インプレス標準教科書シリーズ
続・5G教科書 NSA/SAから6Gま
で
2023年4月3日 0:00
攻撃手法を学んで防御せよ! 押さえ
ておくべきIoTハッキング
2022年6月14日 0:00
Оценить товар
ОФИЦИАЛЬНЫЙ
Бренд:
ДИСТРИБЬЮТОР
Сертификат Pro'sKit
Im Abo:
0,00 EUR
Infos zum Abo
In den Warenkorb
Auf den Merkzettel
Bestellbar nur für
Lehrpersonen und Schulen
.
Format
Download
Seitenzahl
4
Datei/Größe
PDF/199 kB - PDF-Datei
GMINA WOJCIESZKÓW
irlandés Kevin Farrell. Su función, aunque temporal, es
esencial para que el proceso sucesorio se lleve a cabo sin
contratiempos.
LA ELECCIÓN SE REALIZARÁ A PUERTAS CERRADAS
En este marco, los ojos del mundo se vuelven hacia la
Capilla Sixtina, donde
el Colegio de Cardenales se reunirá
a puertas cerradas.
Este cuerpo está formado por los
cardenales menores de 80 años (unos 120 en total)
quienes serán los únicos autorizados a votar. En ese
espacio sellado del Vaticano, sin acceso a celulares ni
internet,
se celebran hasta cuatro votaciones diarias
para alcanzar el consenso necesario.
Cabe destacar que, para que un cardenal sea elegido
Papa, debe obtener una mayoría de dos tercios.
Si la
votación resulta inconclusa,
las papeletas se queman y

■ ■ ■

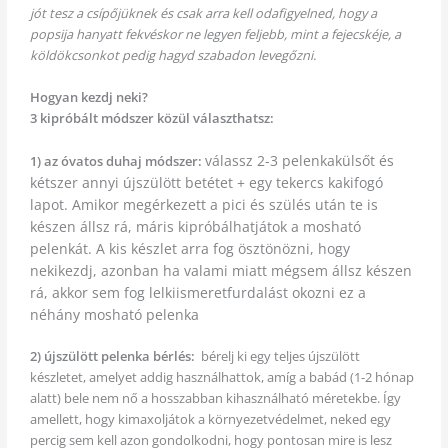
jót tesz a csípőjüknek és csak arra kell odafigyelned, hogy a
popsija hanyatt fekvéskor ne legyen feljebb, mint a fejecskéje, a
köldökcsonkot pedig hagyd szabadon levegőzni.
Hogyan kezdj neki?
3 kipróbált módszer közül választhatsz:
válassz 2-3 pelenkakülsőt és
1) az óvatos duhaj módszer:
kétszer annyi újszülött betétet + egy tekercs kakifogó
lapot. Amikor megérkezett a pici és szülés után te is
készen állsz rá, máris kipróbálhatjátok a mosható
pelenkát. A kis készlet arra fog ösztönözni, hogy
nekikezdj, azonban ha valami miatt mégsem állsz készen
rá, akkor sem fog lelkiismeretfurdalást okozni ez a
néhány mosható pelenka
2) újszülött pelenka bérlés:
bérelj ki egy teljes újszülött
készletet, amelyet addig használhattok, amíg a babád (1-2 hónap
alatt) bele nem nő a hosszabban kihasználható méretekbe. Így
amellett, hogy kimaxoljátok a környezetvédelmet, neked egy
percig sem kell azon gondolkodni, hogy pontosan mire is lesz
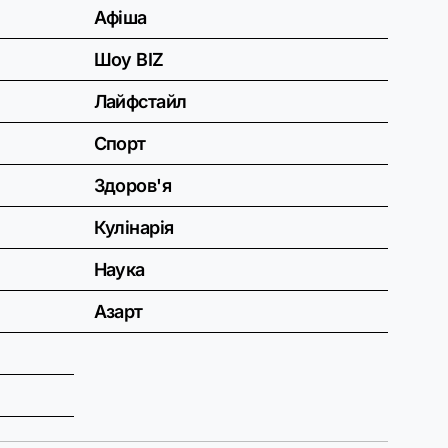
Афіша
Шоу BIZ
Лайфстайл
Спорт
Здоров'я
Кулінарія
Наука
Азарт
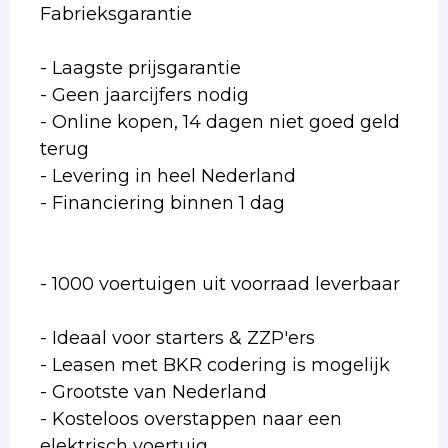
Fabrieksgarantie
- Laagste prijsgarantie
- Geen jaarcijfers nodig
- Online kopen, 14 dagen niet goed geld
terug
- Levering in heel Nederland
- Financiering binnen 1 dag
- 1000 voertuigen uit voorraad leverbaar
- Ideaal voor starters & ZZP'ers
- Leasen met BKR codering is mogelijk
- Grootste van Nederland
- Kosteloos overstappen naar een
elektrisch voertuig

■ ■ ■

*PROBLEM TO SOLVE*. From the listing above, repeat exactly the lines starting at the line that includes "- Financiering binnen 1 dag" and ending at the line that includes "elektrisch voertuig", with nothing outside that span.

*RESULT OF THE TASK*.
- Financiering binnen 1 dag
- 1000 voertuigen uit voorraad leverbaar
- Ideaal voor starters & ZZP'ers
- Leasen met BKR codering is mogelijk
- Grootste van Nederland
- Kosteloos overstappen naar een
elektrisch voertuig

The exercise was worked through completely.